[Data excerpts]
__________

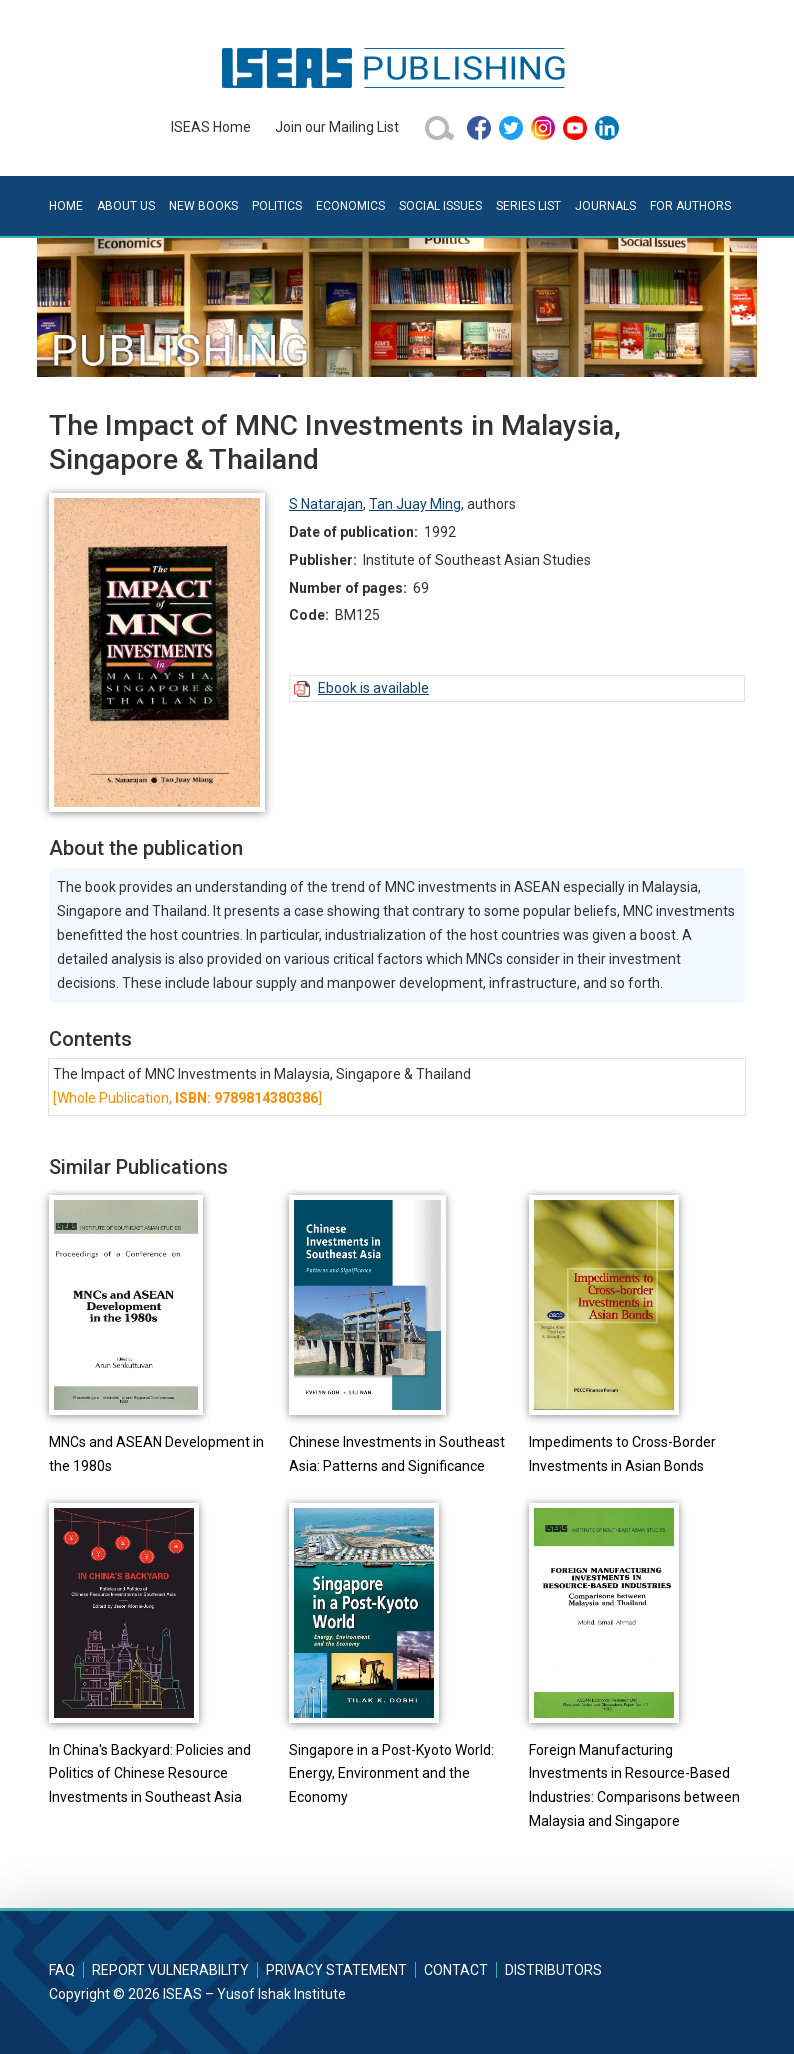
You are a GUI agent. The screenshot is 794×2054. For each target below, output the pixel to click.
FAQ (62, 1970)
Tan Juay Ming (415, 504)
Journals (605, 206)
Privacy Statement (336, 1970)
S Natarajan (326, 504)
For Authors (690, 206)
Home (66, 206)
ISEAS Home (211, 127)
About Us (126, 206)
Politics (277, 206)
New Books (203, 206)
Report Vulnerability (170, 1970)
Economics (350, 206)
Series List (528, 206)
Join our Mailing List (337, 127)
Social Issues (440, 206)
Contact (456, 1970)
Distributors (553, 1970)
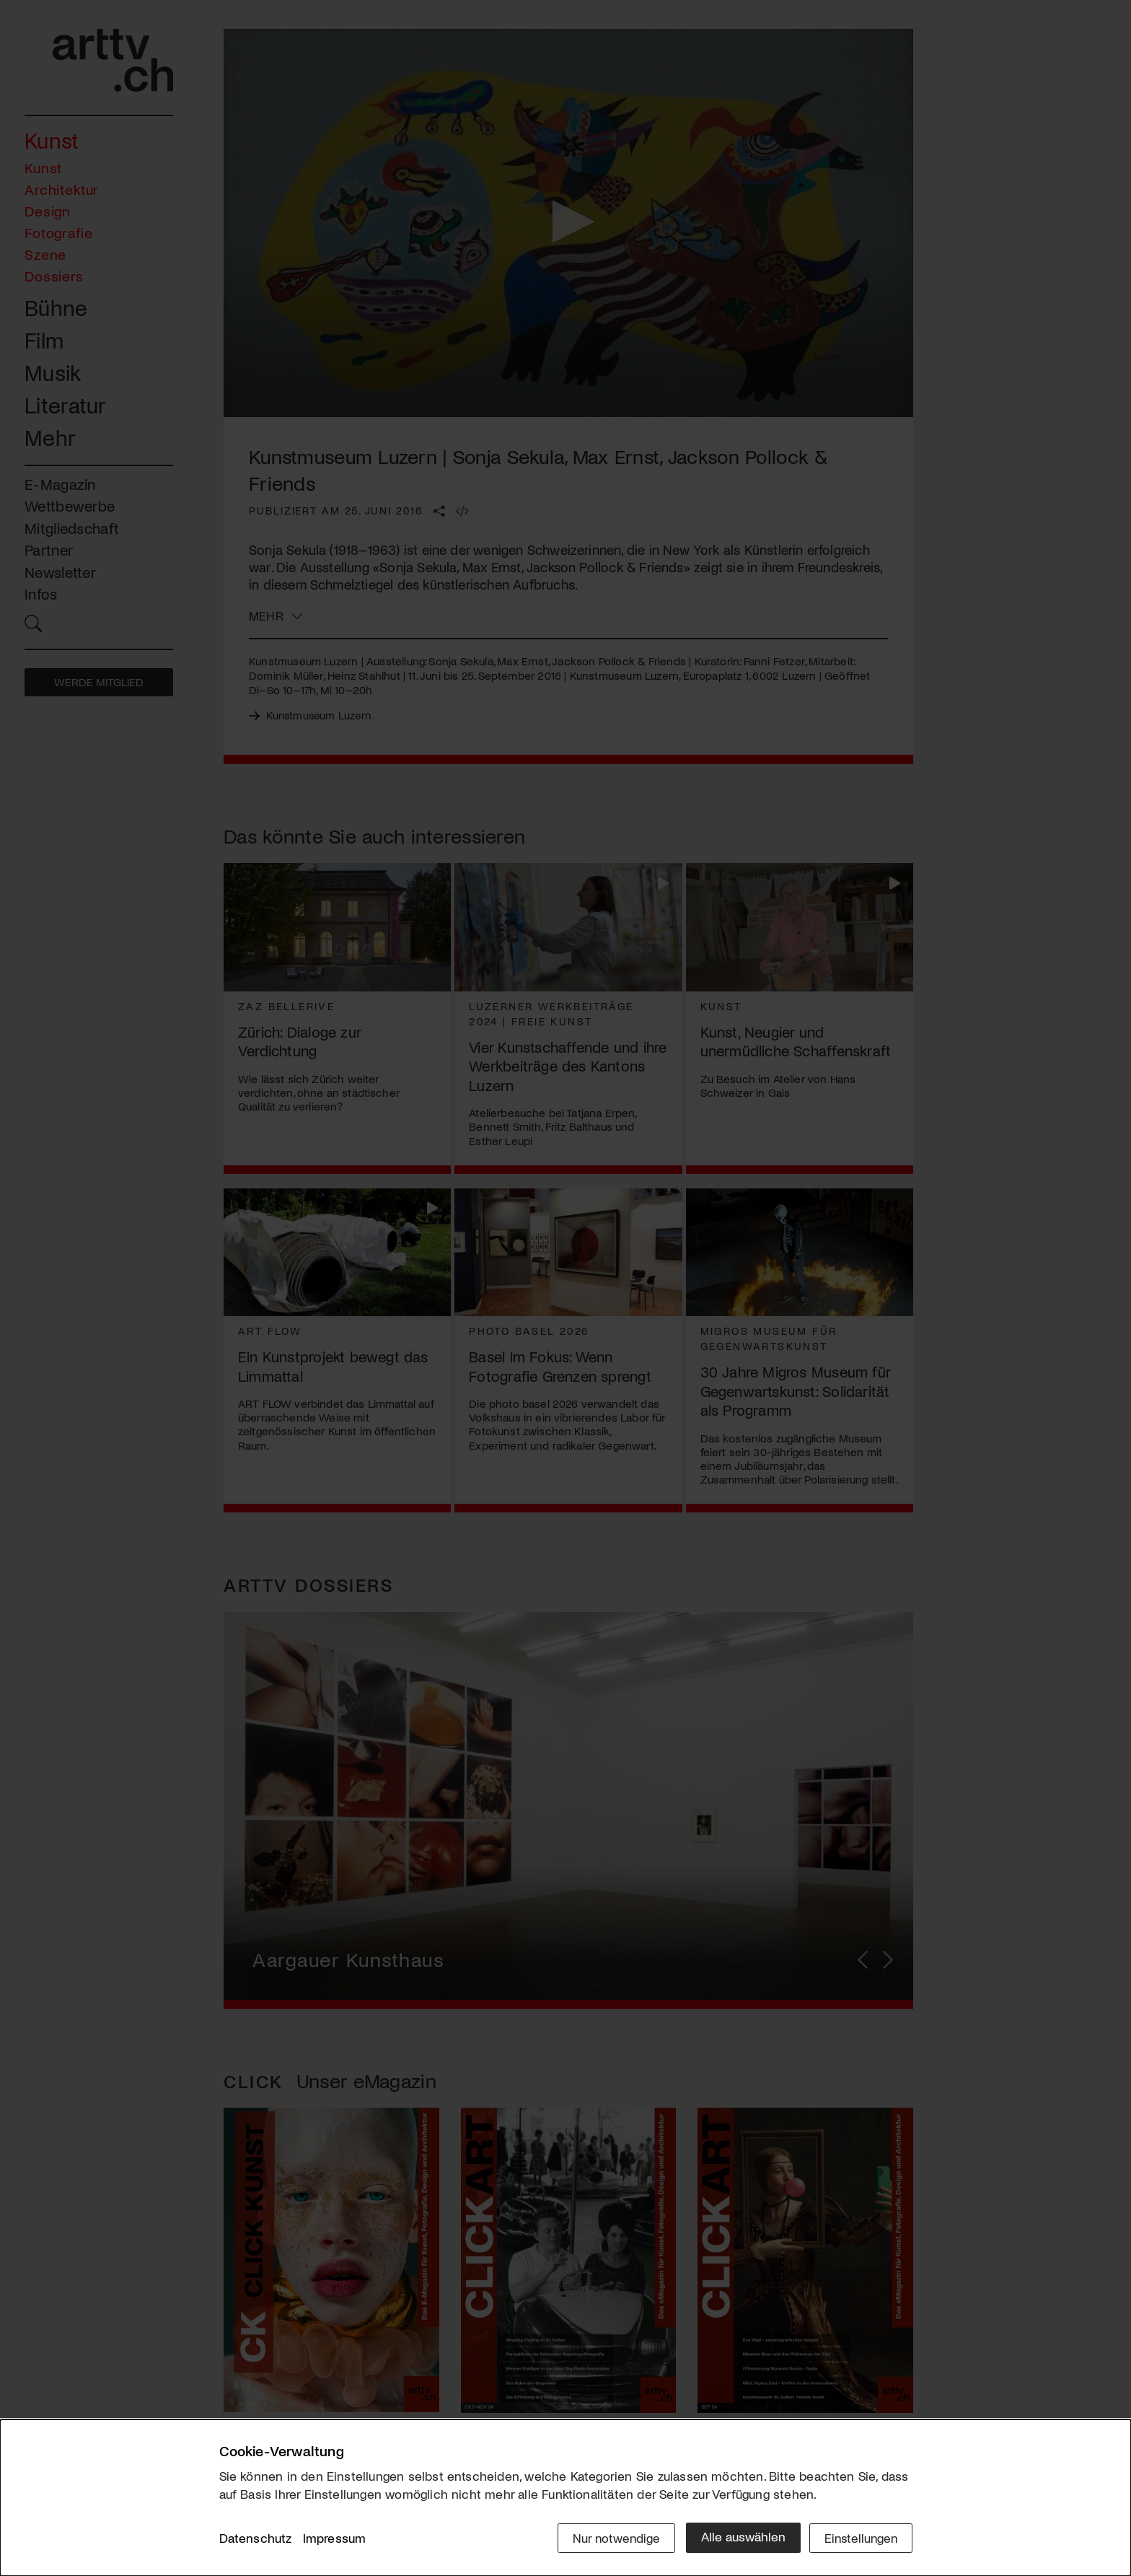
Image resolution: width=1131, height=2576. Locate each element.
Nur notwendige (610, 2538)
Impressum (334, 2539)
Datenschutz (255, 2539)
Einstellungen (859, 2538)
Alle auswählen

__________

#### [What is expected]
Omit the pictures. Output every record above word for word.

#### [Answer below]
You are a GUI agent. The screenshot is 794×2054. For each target below, output the pixel to click.
FAQ (62, 1970)
Tan Juay Ming (415, 504)
Journals (605, 206)
Privacy Statement (336, 1970)
S Natarajan (326, 504)
For Authors (690, 206)
Home (66, 206)
ISEAS Home (211, 127)
About Us (126, 206)
Politics (277, 206)
New Books (203, 206)
Report Vulnerability (170, 1970)
Economics (350, 206)
Series List (528, 206)
Join our Mailing List (337, 127)
Social Issues (440, 206)
Contact (456, 1970)
Distributors (553, 1970)
Image resolution: width=1131, height=2576. Locate each element.
Nur notwendige (610, 2538)
Impressum (334, 2539)
Datenschutz (255, 2539)
Einstellungen (859, 2538)
Alle auswählen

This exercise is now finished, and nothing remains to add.